11 de septiembre de 2020

Dia del Maestro

ELLAS VIVEN EN LAS NOSTALGIAS
QUE ATESORA  MI  ALMA  DE  NIÑO
   Cuando activo esa neurona que me maneja la memoria y viajo hacia mi escuela primaria, llego a una especie de bloqueo porque a una de las que fui, ahora es un shopping y la otra, el Pio Décimo de los salesianos, es como si se me hubiera traspapelado en la añosa bruma de los almanaques.
   No creo que sea momento de ocuparme del Sarmiento prócer porque ya la historia lo llevó al bronce merecido.
   Soy de los tiempos en que la maestra, hasta segundo grado, era en verdad nuestra segunda mamá.
   De tercero a quinto era la persona que más sabía de la vida y sobre todo la que no perdonaba los horrores de ortografía, mi desequilibrio matemático o los equivocados tiempos de los verbos.
   Ya en sexto dejaba de ser la segunda mamá, la peor de nuestras censoras, la que nos convencía que el Everest era más alto que el Cerro de las Rosas, y que San Martín había cruzado los Andes.
   Y ya frente a nuestra explosión hormonal, se transformaba en un precoz objeto de deseo.
   Por eso no olvido mis primeros viajes imaginarios a los más recónditos rincones del planeta, la importancia del Pi 3,1416 o aquella fantasía de las frases que según la historia, habían pronunciado nuestros próceres al morir.
   Pero tampoco olvido las torneadas piernas de Marta Ceballos, los ojazos y la ternura de Gloria Perla Grimaut de Milich quien partió casi centenaria pero siempre lúcida, madre de “El Larva” que es mi amigo y de Cristina.   
   Debo confesar que también me resulta inolvidable el fervor etílico de un par de maestros mangines, uno cura obviamente gordo y el otro civil y macilento,  que tenía en los salesianos.
    Son parte de mis nostalgias como ejemplos docentes, la Mima, Rosalba, Lucy Scanferlatto y muchas otras.
   Ahora, desde la tarima que implacablemente me dan los años, valoro mucho más el sacrificio y el compromiso de la vocación por enseñar, al menos en aquellos tiempos que la maestra desde su sabiduría, era ejemplo a imitar y no compinche para sus alumnos.
   Que solo educaba y se llevaba tareas a su casa.
   Que era el modelo a seguir porque nos instruía para el aula y para la vida, a diferencia de la actualidad que son cocineras, confidentes, enfermeras, asesoras en materia de sexo y administradoras.
   Antes si el niño tenía malas notas, el culpable era el niño, como nunca debió ser de otra manera.
   Ahora si el niño no pasa de grado la culpa se la endilgan a la maestra, muchas veces obligada a soportar agresiones del grupo familiar de algún descarriado.
   En los actuales, complicados e inciertos tiempos de pandemia la entrañable figura de ella, la maestra, adquiere dimensión monumental por su ausencia, aunque se busque asignarle presencia cósmica que no es lo mismo porque no reprende cuando sus alumnos lo merecen ni los abraza o los consuela cuando desesperadamente lo necesitan.
   Por eso mi homenaje, no tan solo a quienes tuvieron la dura tarea de intentar desburrarme, sino a las que me marcaron un camino de decencia, de honestidad, de respeto y de compromiso con el prójimo.

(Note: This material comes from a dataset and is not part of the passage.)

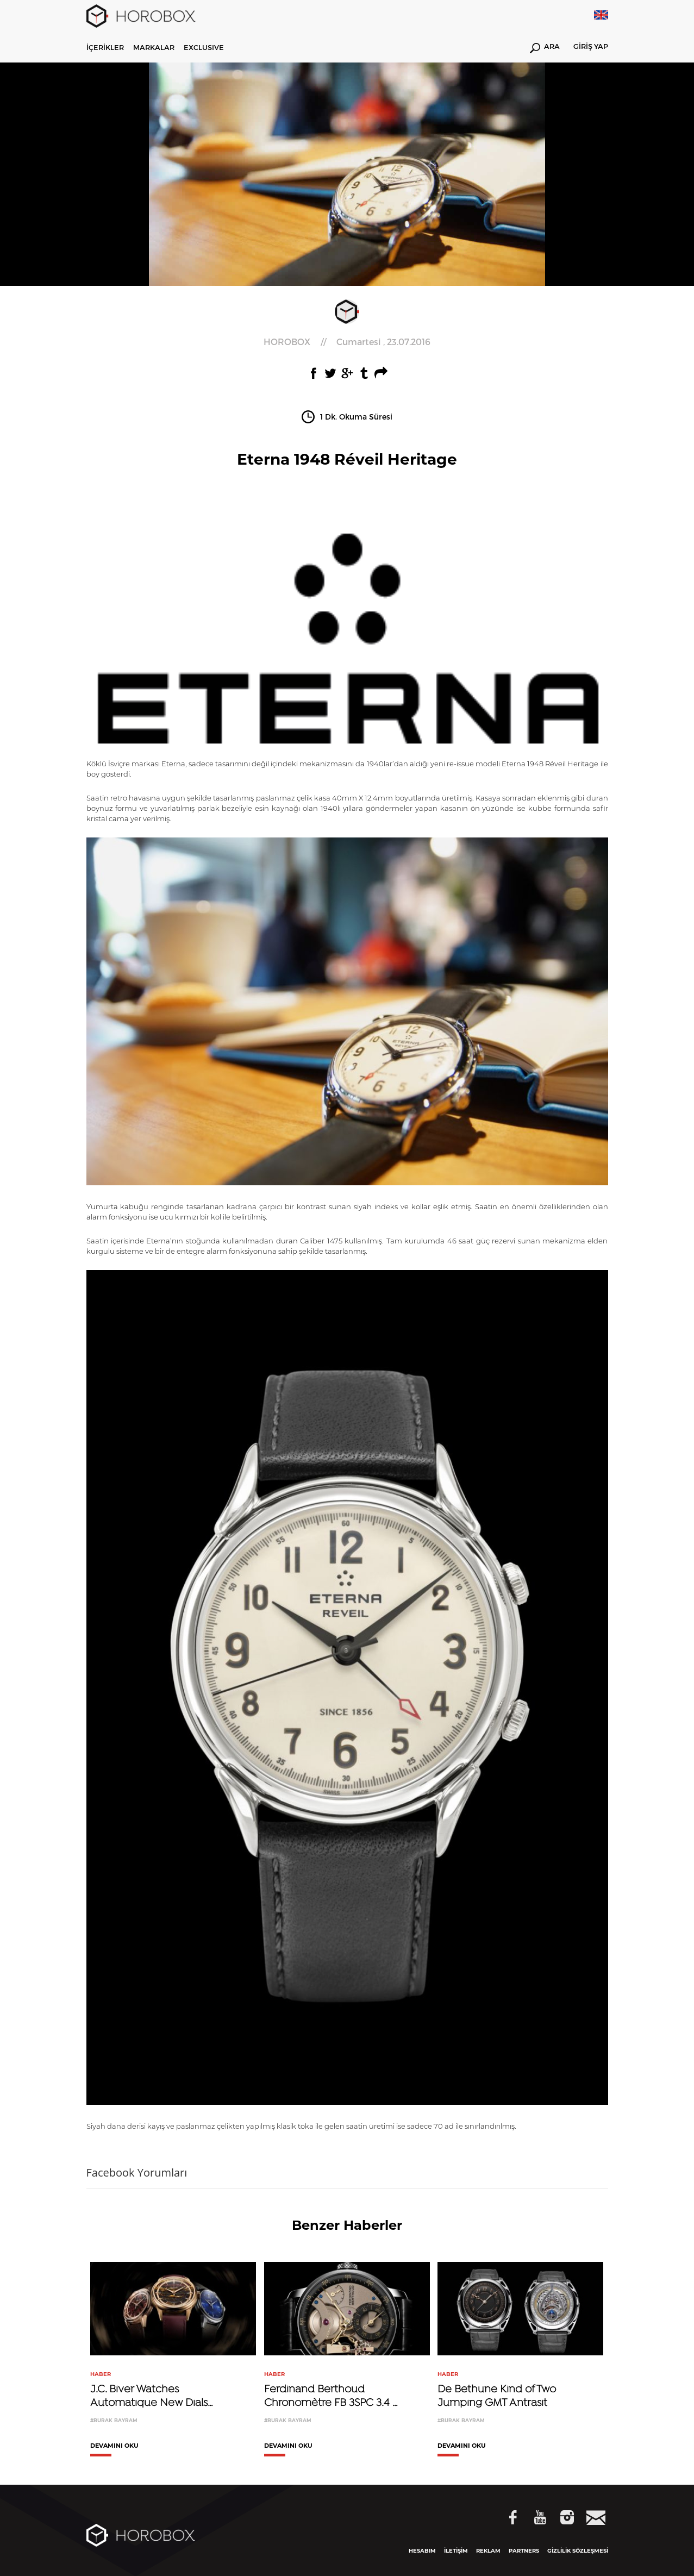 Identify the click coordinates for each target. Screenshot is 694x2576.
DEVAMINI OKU (114, 2446)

   Aquellas maestras, mis maestras, siguen siendo iguales a las maestras de hoy, con los cambios lógicos que sobrevinieron con la llegada del progreso en las comunicaciones, la televisión, la cibernética, Internet y otras evoluciones, o no poder tenerla cerca por culpa de un minúsculo bicho más pequeño, muchísimo más pequeño que el ojo de una ita.
   Porque si hablamos de vocación, cada maestra sabe cuál es la cuota de entrega que ha puesto al servicio de sus alumnos estando presente o aislada por la cuarentena.
   Mi admiración, mi respeto y mi cariño por ellas.
   Por las de ahora que cargan nostalgias por no ver a sus endiablados alumnos y por las otras, las que quedaron allá lejos pero muy dentro de mí, atesoradas en un rincón de mi alma de niño.